(Saved data entries)
*** Begin section ***

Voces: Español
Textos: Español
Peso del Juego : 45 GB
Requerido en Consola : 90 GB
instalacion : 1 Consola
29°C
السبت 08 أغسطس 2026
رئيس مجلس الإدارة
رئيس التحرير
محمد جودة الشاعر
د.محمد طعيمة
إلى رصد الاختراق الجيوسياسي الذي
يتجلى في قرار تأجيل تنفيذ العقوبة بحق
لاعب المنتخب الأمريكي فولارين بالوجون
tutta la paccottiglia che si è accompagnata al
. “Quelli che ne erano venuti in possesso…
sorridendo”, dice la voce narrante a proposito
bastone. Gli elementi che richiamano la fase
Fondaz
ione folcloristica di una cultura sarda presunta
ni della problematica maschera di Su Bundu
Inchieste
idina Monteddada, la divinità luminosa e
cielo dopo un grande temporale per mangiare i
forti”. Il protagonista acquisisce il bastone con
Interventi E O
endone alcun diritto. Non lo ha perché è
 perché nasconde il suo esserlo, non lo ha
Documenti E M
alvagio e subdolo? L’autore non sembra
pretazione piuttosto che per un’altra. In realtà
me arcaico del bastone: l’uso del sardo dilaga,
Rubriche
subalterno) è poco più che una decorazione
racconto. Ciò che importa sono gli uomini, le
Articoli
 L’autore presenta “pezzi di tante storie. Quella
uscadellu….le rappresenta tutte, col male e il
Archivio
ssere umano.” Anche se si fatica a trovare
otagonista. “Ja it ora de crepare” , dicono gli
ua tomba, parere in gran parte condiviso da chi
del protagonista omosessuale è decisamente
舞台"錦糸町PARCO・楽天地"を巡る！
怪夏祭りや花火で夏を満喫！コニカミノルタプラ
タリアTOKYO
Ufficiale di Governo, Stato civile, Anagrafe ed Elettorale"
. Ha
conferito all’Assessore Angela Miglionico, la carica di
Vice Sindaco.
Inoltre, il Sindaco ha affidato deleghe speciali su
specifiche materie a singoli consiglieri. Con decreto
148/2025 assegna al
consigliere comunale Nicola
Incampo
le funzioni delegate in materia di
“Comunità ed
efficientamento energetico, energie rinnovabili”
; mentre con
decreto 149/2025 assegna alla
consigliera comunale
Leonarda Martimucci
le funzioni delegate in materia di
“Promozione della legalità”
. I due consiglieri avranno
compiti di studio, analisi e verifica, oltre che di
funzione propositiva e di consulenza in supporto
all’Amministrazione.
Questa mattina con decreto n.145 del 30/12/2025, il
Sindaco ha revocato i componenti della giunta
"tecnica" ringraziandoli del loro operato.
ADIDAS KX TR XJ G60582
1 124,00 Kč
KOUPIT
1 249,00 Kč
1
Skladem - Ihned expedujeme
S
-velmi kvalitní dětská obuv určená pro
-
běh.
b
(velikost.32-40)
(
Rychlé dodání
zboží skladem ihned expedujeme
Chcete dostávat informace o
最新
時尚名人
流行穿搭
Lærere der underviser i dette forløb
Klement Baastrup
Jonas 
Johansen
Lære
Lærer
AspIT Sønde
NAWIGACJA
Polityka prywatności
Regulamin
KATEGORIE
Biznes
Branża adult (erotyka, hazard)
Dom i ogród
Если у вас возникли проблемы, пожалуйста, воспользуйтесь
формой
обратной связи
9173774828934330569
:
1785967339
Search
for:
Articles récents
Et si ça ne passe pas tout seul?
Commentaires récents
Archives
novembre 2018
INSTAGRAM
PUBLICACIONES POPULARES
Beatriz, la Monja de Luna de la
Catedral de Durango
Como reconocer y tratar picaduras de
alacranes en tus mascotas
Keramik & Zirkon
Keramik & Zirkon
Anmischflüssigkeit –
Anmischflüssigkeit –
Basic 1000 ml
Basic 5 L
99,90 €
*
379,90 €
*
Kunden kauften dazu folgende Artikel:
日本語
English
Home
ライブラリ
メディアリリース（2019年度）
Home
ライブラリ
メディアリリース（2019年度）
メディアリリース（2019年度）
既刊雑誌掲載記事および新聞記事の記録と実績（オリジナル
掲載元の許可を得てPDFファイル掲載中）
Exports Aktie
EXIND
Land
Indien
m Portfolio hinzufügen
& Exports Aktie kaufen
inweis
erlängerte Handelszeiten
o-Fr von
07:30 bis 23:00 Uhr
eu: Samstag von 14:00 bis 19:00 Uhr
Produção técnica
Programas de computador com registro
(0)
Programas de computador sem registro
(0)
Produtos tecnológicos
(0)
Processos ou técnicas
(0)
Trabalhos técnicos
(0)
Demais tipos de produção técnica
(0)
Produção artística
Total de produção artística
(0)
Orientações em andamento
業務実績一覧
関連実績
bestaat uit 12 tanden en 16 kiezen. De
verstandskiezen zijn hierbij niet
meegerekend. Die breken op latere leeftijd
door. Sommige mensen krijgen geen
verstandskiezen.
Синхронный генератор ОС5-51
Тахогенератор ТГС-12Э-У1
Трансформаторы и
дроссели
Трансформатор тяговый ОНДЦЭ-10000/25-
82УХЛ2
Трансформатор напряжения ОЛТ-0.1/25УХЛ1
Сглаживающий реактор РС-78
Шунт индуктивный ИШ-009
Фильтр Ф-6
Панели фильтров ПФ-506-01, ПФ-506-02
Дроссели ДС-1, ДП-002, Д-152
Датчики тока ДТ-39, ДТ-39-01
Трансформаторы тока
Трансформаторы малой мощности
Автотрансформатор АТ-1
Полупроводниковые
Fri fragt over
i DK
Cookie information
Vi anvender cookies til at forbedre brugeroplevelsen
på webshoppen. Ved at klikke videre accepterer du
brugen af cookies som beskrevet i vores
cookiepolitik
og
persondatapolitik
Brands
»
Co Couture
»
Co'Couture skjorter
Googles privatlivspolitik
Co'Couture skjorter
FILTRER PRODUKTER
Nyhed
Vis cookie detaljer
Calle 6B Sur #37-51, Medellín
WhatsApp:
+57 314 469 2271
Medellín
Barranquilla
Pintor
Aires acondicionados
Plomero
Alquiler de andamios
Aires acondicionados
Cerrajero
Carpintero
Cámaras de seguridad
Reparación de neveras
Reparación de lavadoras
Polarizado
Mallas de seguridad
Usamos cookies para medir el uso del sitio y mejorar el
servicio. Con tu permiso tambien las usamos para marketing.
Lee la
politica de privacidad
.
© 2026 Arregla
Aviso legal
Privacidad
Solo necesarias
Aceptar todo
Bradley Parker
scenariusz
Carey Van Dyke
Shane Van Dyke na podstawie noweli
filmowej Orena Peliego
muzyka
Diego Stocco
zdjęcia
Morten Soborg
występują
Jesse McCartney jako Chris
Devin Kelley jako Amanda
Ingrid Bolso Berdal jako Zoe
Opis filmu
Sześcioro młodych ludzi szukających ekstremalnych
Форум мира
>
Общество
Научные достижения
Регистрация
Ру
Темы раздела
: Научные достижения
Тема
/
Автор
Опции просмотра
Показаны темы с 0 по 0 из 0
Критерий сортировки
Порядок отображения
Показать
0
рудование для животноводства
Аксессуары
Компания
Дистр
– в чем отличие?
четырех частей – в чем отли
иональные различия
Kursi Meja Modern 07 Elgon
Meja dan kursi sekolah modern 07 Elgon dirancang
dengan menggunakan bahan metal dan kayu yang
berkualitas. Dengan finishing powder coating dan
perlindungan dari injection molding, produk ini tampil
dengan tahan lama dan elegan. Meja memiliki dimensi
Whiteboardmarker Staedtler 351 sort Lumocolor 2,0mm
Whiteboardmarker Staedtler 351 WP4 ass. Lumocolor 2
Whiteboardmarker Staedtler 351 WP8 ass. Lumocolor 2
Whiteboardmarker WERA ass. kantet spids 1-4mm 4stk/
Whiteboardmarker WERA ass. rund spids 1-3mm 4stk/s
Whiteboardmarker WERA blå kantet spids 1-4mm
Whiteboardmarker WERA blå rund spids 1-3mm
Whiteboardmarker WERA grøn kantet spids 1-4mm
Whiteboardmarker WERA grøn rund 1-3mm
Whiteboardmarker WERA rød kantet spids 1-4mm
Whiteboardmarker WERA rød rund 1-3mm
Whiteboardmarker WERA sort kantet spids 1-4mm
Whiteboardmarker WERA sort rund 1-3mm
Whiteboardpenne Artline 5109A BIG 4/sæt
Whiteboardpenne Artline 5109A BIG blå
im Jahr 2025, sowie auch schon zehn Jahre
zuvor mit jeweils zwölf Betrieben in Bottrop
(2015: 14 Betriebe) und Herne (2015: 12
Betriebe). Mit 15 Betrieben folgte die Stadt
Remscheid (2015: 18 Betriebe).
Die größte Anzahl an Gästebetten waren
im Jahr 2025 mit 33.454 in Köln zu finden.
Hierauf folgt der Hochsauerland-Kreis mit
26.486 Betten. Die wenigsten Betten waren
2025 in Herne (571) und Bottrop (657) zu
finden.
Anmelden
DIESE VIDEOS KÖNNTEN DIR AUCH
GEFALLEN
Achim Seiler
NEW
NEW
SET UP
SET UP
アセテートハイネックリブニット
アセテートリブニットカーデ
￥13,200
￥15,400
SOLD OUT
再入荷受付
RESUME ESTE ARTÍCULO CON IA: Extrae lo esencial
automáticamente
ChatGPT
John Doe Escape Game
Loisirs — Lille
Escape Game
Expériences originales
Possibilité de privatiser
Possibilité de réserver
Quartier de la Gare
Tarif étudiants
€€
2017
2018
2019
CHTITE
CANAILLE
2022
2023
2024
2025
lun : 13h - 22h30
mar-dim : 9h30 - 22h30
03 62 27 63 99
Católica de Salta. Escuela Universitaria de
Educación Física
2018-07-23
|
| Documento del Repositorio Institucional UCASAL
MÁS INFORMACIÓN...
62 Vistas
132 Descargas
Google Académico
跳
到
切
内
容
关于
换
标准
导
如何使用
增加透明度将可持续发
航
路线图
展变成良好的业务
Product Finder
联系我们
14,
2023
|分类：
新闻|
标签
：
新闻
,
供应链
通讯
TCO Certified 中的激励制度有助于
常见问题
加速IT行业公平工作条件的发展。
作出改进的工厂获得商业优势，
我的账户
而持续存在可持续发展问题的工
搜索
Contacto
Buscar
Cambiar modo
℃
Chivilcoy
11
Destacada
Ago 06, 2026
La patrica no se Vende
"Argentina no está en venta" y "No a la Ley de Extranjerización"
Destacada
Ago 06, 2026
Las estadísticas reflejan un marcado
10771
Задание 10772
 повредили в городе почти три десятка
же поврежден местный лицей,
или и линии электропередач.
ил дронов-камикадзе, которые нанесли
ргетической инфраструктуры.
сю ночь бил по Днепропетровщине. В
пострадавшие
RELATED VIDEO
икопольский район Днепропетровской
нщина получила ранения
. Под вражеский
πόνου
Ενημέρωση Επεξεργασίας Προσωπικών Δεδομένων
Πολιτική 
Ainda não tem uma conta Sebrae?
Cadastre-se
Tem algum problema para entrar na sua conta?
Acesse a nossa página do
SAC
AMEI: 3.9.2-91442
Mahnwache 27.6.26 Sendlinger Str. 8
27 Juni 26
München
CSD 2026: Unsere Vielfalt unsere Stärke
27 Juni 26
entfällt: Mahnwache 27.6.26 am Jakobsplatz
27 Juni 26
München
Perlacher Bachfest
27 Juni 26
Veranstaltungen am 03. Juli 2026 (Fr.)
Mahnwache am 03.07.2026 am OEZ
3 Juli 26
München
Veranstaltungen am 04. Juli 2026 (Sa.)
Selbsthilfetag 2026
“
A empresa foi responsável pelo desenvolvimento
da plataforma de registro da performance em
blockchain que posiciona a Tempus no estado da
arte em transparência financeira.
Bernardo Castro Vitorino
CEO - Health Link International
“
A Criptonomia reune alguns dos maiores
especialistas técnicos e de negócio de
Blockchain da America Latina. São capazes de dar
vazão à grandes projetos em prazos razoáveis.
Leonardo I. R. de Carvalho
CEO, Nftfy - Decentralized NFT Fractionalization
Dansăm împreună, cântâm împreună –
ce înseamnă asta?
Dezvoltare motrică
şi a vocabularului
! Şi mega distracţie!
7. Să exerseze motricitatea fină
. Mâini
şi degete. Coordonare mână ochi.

*** End section ***

Your assignment:
Of all the entries above, retype exactly the lines from the line with "повредили в городе почти три десятка" to the line with "Şi mega distracţie!", both included, and no others.

Answer to the exercise:
 повредили в городе почти три десятка
же поврежден местный лицей,
или и линии электропередач.
ил дронов-камикадзе, которые нанесли
ргетической инфраструктуры.
сю ночь бил по Днепропетровщине. В
пострадавшие
RELATED VIDEO
икопольский район Днепропетровской
нщина получила ранения
. Под вражеский
πόνου
Ενημέρωση Επεξεργασίας Προσωπικών Δεδομένων
Πολιτική 
Ainda não tem uma conta Sebrae?
Cadastre-se
Tem algum problema para entrar na sua conta?
Acesse a nossa página do
SAC
AMEI: 3.9.2-91442
Mahnwache 27.6.26 Sendlinger Str. 8
27 Juni 26
München
CSD 2026: Unsere Vielfalt unsere Stärke
27 Juni 26
entfällt: Mahnwache 27.6.26 am Jakobsplatz
27 Juni 26
München
Perlacher Bachfest
27 Juni 26
Veranstaltungen am 03. Juli 2026 (Fr.)
Mahnwache am 03.07.2026 am OEZ
3 Juli 26
München
Veranstaltungen am 04. Juli 2026 (Sa.)
Selbsthilfetag 2026
“
A empresa foi responsável pelo desenvolvimento
da plataforma de registro da performance em
blockchain que posiciona a Tempus no estado da
arte em transparência financeira.
Bernardo Castro Vitorino
CEO - Health Link International
“
A Criptonomia reune alguns dos maiores
especialistas técnicos e de negócio de
Blockchain da America Latina. São capazes de dar
vazão à grandes projetos em prazos razoáveis.
Leonardo I. R. de Carvalho
CEO, Nftfy - Decentralized NFT Fractionalization
Dansăm împreună, cântâm împreună –
ce înseamnă asta?
Dezvoltare motrică
şi a vocabularului
! Şi mega distracţie!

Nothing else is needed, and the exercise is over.